For many people, sleep is incredibly elusive. Depending on a ton of different environmental factors, it can be a real struggle to not only fall asleep at a decent hour, but also to stay deeply asleep (without randomly waking up in the middle of the night) enough to wake up with the energy you need to tackle everything on your to-do list — not to mention stay in good health. That’s why the search for solutions for getting to sleep fast seems to be never-ending.
If you’re one of the many who are on a quest for a better night’s sleep, and have already tried such remedies as sleeping apps or luxury bedding to no avail, it may be because you still need to work on reducing anxiety. “With so many distractions in today’s world, whether it’s social media or worrying about an early morning meeting, our minds are always going,” explains Poppy Jamie, founder of mindfulness app Happy Not Perfect, who recently collaborated with celebrity sleep coach Nick Littlehales for a breathing and sleep workshop hosted by Breathe Right. “This type of constant stress and anxiety can interfere with our ability to get enough quality sleep.”
And as you probably already know, the lack of sleep can mess with everything from your work performance to your relationships, not to mention your physical wellbeing. “Lack of sleep can affect your mood and behavior,” Jamie says. “When you don’t sleep well, you may feel more anxious and agitated the next day, or you may notice that you are on edge. And after a period of time, it can lead to general fatigue and feeling burnt out.”
That said, it’s no wonder why everyone seems to be trying everything they can to get the best sleep possible. And if you’re included in that population, there are a few more tips to try that just might be your ticket to sweet sleep serenity, and they’re backed by various pros. Read ahead for some unexpected tricks you can implement tonight to achieve a totally restorative rest.
“While it may sound intuitive, many people overlook the simple power that breathing properly has on quality of sleep,” says Jamie, who suggests trying some deep belly breaths as a way of winding down.
“Breathing exercises help to take your mind off of the day’s stressors and relax before going to bed,” she adds. “Practice taking deep, full breaths through your nose on the inhale, letting your stomach expand, and on the exhale allowing your belly to move towards the spine.
Relax your shoulders; and breathe slowly through your nose for five seconds, then exhale slowly for five seconds. Focus on breathing this way for at least 30 seconds or until you feel calm enough to fall asleep.”
Additionally, if you struggle with breathing during sleep, try using a breathing strip (like Breathe Right) to open up nasal passages, therefore increasing oxygen and blood flow to give you a deeper, healthier sleep.
Ingrid Y. Prueher, certified pediatric and adult sleep and nutrition coach finds that massaging or stimulating certain acupressure points can reduce anxiety before bed. “Hold on to the tips of your big toes to help you become relaxed,” she suggests. Keep firm pressure on the point for about two minutes to feel decreased tension almost instantly.
If you’ve been struggling with sleep, a lack of melatonin could be the culprit. “Melatonin is a hormone produced by a tiny endocrine gland in the brain” Prueher explains. “[It] is produced by the detection of light and dark exposure in the retina of the eye, which helps your circadian rhythm/biological sleep clock in your body.”

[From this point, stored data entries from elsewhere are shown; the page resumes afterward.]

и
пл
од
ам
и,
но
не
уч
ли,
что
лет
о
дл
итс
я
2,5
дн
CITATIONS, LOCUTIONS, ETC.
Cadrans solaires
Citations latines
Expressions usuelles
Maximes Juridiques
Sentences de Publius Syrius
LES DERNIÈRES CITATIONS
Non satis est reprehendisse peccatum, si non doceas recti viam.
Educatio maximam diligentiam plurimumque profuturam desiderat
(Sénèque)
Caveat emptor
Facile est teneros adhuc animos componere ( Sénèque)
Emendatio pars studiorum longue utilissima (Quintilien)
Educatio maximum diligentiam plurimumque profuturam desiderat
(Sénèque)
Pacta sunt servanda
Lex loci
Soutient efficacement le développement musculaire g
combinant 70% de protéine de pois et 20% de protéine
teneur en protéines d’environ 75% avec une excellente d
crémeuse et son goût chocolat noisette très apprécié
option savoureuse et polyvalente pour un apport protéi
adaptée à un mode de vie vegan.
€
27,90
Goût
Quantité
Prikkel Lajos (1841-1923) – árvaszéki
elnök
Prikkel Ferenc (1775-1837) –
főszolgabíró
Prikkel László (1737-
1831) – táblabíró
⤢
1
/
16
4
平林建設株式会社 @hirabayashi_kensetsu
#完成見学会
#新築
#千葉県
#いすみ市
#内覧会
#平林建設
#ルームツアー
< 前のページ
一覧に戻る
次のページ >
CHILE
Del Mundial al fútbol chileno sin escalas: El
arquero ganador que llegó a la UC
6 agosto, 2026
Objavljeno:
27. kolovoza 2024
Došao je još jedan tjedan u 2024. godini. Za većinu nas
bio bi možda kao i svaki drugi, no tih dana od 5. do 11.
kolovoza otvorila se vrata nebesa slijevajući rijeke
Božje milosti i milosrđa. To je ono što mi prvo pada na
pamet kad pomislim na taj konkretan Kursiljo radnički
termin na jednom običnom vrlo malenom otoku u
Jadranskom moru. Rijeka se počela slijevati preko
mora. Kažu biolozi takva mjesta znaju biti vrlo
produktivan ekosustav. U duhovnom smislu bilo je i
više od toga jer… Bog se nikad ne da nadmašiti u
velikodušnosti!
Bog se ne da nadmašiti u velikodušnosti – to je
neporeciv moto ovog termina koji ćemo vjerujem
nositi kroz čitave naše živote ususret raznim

That said, one way to increase your natural supply of melatonin is to get outside and into the daylight — particularly for those whose jobs keeps them primarily indoors during the day. To remedy that, she suggests taking 15 to 20-minute walks a few times a day.
Besides getting out and about, there are certain foods and drinks that induce sleep by targeting the pineal gland, which produces melatonin. Look for foods that include tryptophan, magnesium, calcium and B6, such as leafy greens, almonds, goji berries, and kiwis. As for some drinks to sip before bed, try golden milk (typically a blend of turmeric, dates, black pepper, and nut milk), moringa, valerian tea, and tart cherry juice, all of which Prueher recommends for increasing melatonin.
Get In Sync
Since exposure to daylight is a way of keeping your melatonin production up, syncing up your sleep schedule with those hours can help. “To keep better harmony with your everyday circadian rhythms (sunrise and sunset) and your own internal body clock, you want to optimize exposure to daylight (blue light), diminished light and dark in any 24 hours,” notes Littlehales. “Upon waking up in the morning, you need exposure to daylight to trigger key body functions and manage light exposure as the day progresses.” And if for whatever reason getting access to that daylight isn’t possible, the sleep guru recommends trying daylight therapy devices that can be used indoors, such as the Circadian Optics Lumos 2.0 or Verilux HappyLight Liberty.